The writer-director spoke to Channel NewsAsia directly after Sundance informed her of the win.
“I was literally in the shower when I got a call from Trevor Groth, Director of Programming at Sundance," she said. "I rang him back as soon as I got out of the bathroom. When I heard the news, it was pure emotion. A screenwriting jury award from Sundance is huge! I did a tiny victory dance in my own bedroom. No words, just pure elation and pure feeling."
She added: “I am deeply heartened that a screenplay set in Southeast Asia could move hearts in Sundance, continents away… I vow always to write stories that champion our shared humanity. This is a really huge honour.”
Founded by Hollywood legend Robert Redford, Sundance is well known for being the all-important launching pad for international talent and independent cinema, including award-winners Boyhood, Whiplash, Little Miss Sunshine, Reservoir Dogs and An Inconvenient Truth. It is also an early predictor of the year’s movie trends and a glittery networking hub for the world’s film industry.
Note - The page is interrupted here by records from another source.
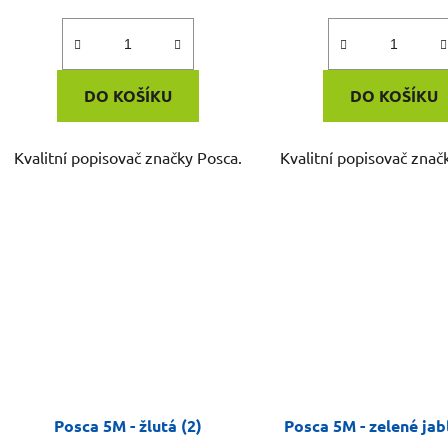
DO KOŠÍKU
DO KOŠÍKU
Kvalitní popisovač značky Posca.
Kvalitní popisovač znač
Posca 5M - žlutá (2)
Posca 5M - zelené jab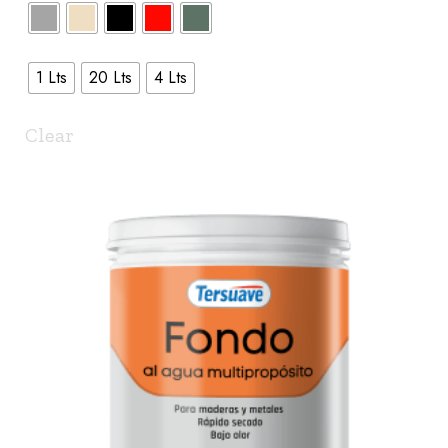
1 Lts
20 Lts
4 Lts
Clear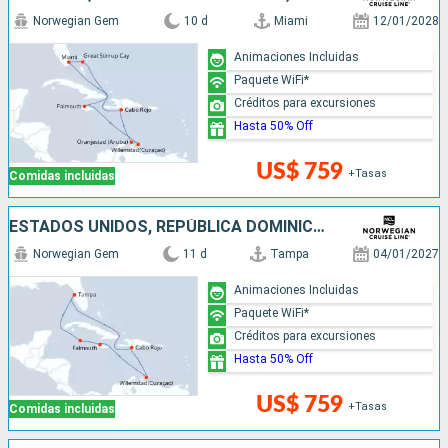
Norwegian Gem
10 d
Miami
12/01/2028
Animaciones Incluidas
Paquete WiFi*
Créditos para excursiones
Hasta 50% Off
US$ 759
+Tasas
Comidas incluidas
ESTADOS UNIDOS, REPÚBLICA DOMINICANA, JAMAICA, ISLAS CAIMÁN
Norwegian Gem
11 d
Tampa
04/01/2027
Animaciones Incluidas
Paquete WiFi*
Créditos para excursiones
Hasta 50% Off
US$ 759
+Tasas
Comidas incluidas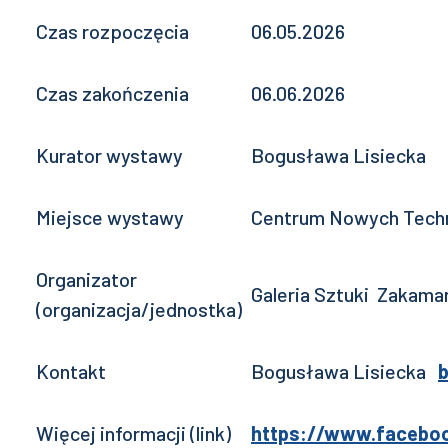
Czas rozpoczęcia
06.05.2026
Czas zakończenia
06.06.2026
Kurator wystawy
Bogusława Lisiecka
Miejsce wystawy
Centrum Nowych Technol
Organizator
Galeria Sztuki Zakama
(organizacja/jednostka)
Kontakt
Bogusława Lisiecka
b
Więcej informacji (link)
https://www.faceboo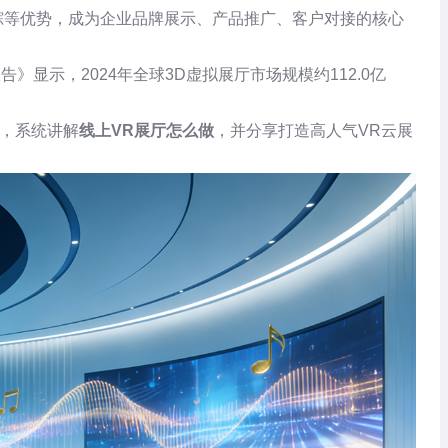
踪等优势，成为企业品牌展示、产品推广、客户对接的核心
》显示，2024年全球3D虚拟展厅市场规模约112.0亿
。
例，系统讲解
线上VR展厅怎么做
，并分享打造高人气VR云展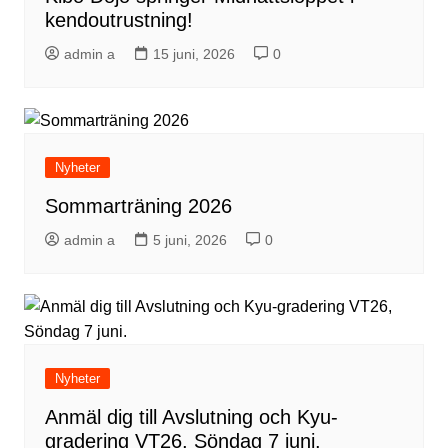
kendoutrustning!
admin a
15 juni, 2026
0
Nyheter
Sommarträning 2026
admin a
5 juni, 2026
0
Nyheter
Anmäl dig till Avslutning och Kyu-
gradering VT26, Söndag 7 juni.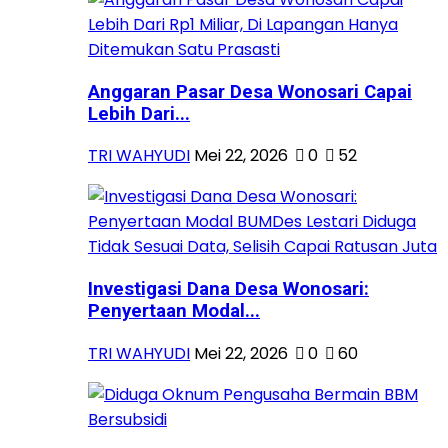
Anggaran Pasar Desa Wonosari Capai
Lebih Dari...
TRI WAHYUDI
Mei 22, 2026
0
52
Investigasi Dana Desa Wonosari:
Penyertaan Modal...
TRI WAHYUDI
Mei 22, 2026
0
60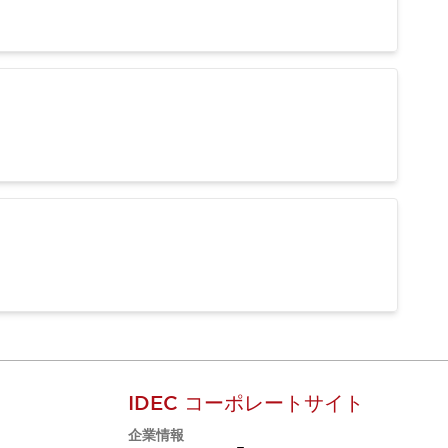
IDEC コーポレートサイト
企業情報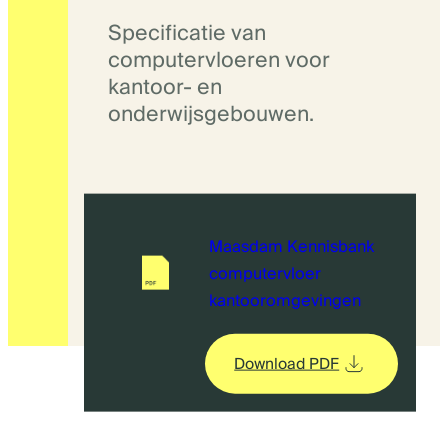
Specificatie van
computervloeren voor
kantoor- en
onderwijsgebouwen.
Maasdam Kennisbank
computervloer
kantooromgevingen
Download PDF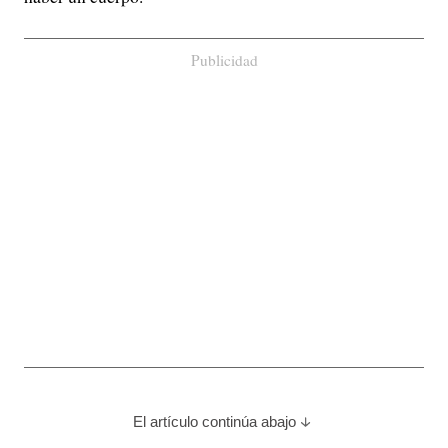
Publicidad
El artículo continúa abajo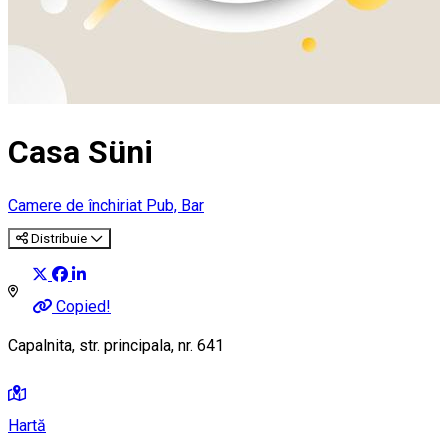
Casa Süni
Camere de închiriat
Pub, Bar
Distribuie
Copied!
Capalnita, str. principala, nr. 641
Hartă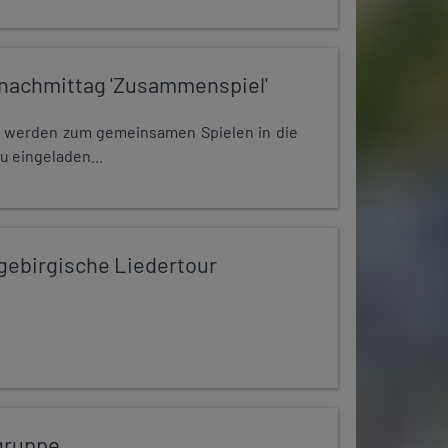
nachmittag 'Zusammenspiel'
e werden zum gemeinsamen Spielen in die
u eingeladen...
zgebirgische Liedertour
gruppe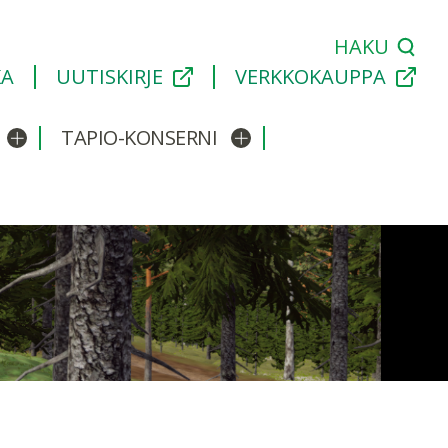
HAKU
KA
UUTISKIRJE
VERKKOKAUPPA
TAPIO-KONSERNI
Avaa/sulje alavalikko
Avaa/sulje alavalikko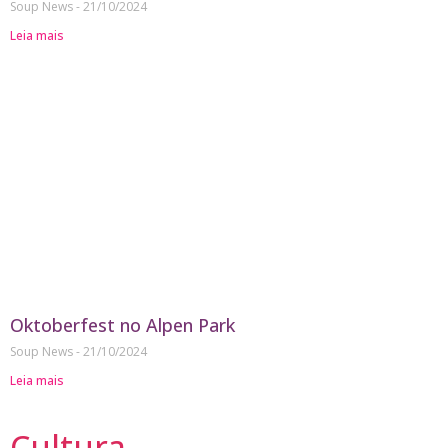
Soup News
21/10/2024
Leia mais
Oktoberfest no Alpen Park
Soup News
21/10/2024
Leia mais
Cultura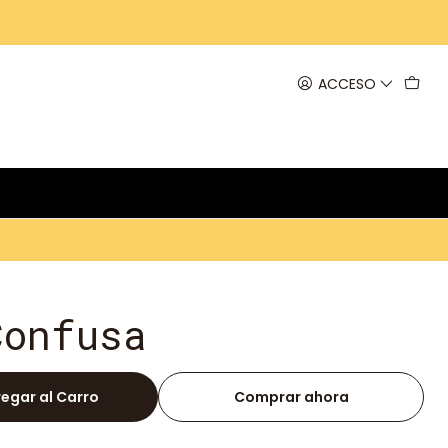
ACCESO
Confusa
egar al Carro
Comprar ahora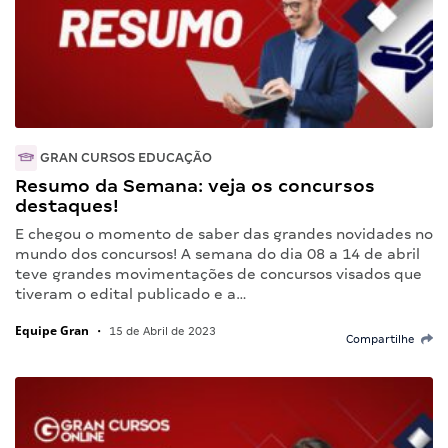
GRAN CURSOS EDUCAÇÃO
Resumo da Semana: veja os concursos
destaques!
E chegou o momento de saber das grandes novidades no
mundo dos concursos! A semana do dia 08 a 14 de abril
teve grandes movimentações de concursos visados que
tiveram o edital publicado e a…
Equipe Gran
•
15 de Abril de 2023
Compartilhe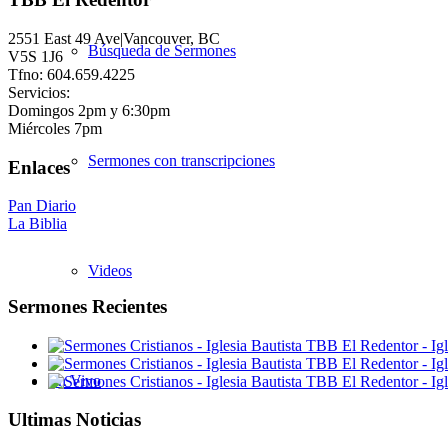
2551 East 49 Ave|Vancouver, BC
Búsqueda de Sermones
V5S 1J6
Tfno: 604.659.4225
Servicios:
Domingos 2pm y 6:30pm
Miércoles 7pm
Sermones con transcripciones
Enlaces
Pan Diario
La Biblia
Videos
Sermones Recientes
En Vivo
Ultimas Noticias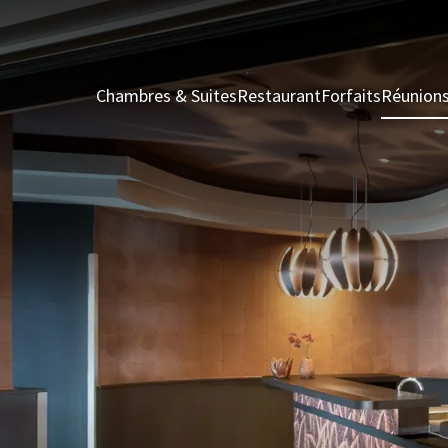
Chambres & Suites
Restaurant
Forfaits
Réunion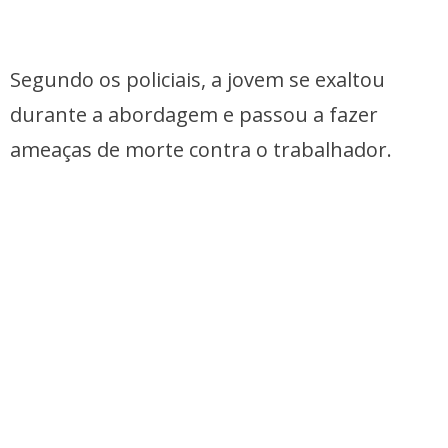
Segundo os policiais, a jovem se exaltou
durante a abordagem e passou a fazer
ameaças de morte contra o trabalhador.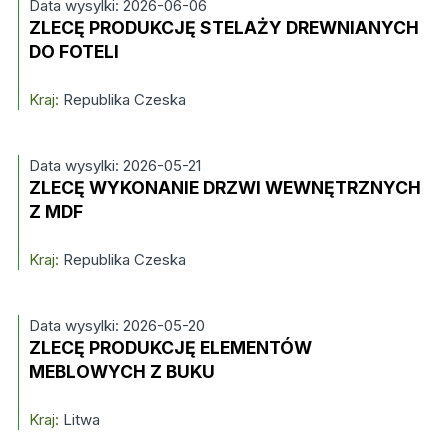
Data wysylki: 2026-06-06
ZLECĘ PRODUKCJĘ STELAŻY DREWNIANYCH
DO FOTELI
Kraj:
Republika Czeska
Data wysylki: 2026-05-21
ZLECĘ WYKONANIE DRZWI WEWNĘTRZNYCH
Z MDF
Kraj:
Republika Czeska
Data wysylki: 2026-05-20
ZLECĘ PRODUKCJĘ ELEMENTÓW
MEBLOWYCH Z BUKU
Kraj:
Litwa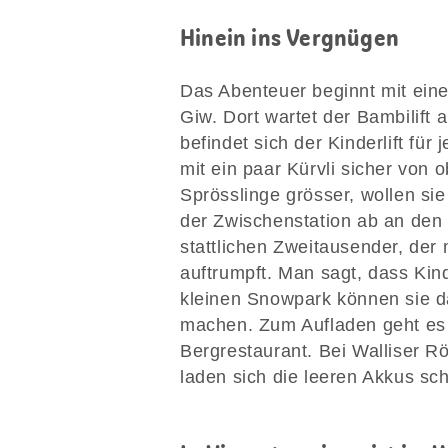
Hinein ins Vergnügen
Das Abenteuer beginnt mit eine
Giw. Dort wartet der Bambilift
befindet sich der Kinderlift für
mit ein paar Kürvli sicher von 
Sprösslinge grösser, wollen sie
der Zwischenstation ab an den
stattlichen Zweitausender, der 
auftrumpft. Man sagt, dass Ki
kleinen Snowpark können sie da
machen. Zum Aufladen geht es 
Bergrestaurant. Bei Walliser Rö
laden sich die leeren Akkus sch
The World Cinema competition at the festival is dedicated to the discovery of new films and new voices from around the world.
Currently based in New York, Tan was not in Park City to receive the award in person. She left the festival after POP AYE’s world premiere in preparation to fly to the film’s next destination- the Rotterdam Film Festival- where it’s competing for a public jury award.
The 32 year old confessed that she is still “very much in awe” of this historic win.
“I am beyond honored to be the first ever Singaporean to win a prize at Sundance,” she shared. “More than myself, I am truly so proud that stories from fellow Singaporean filmmakers are being recognised in international arenas. It really heartens me that our stories are heard by a global audience.
“For a tiny country, our films are doing remarkably well. It shows that glass ceilings can be broken as long as we keep trying.”
A Singapore-Thailand production, POP AYE tells the story of a disenchanted man who attempts to take his long-lost elephant on a redemptive journey across the country in search of the farm where they grew up together.
The film is executive-produced by director Anthony Chen under his film company Giraffe Pictures, along with producers Lai Weijie and Huang Wenhong.
"This reaffirms the value of our rigorous script development process with the directors we work with at Giraffe Pictures," said Lai. "We intend to continue supporting and nurturing talented Asian filmmakers."
Chen, a multiple award winner for his Cannes and Golden Horse winning film Ilo Ilo, is happy that Singapore cinema is “on a roll”.
“Kirsten's success at Sundance is another validation of the talents and hard work of our young filmmakers,” he said. “We hope to continue playing our small part in pushing Singapore cinema to the world."
According to Chen, POP AYE’s theatrical release plans for Singapore are currently in the works and they hope to bring the film home in the months ahead.
“We also have confirmed a slew of deals with international distributors at Sundance and will announce more shortly,” he told Channel NewsAsia.
POP AYE has gotten off to a great start in Sundance. The film not only received glowing reviews from film critics, but also got picked up for distribution in North America by Kino Lorber.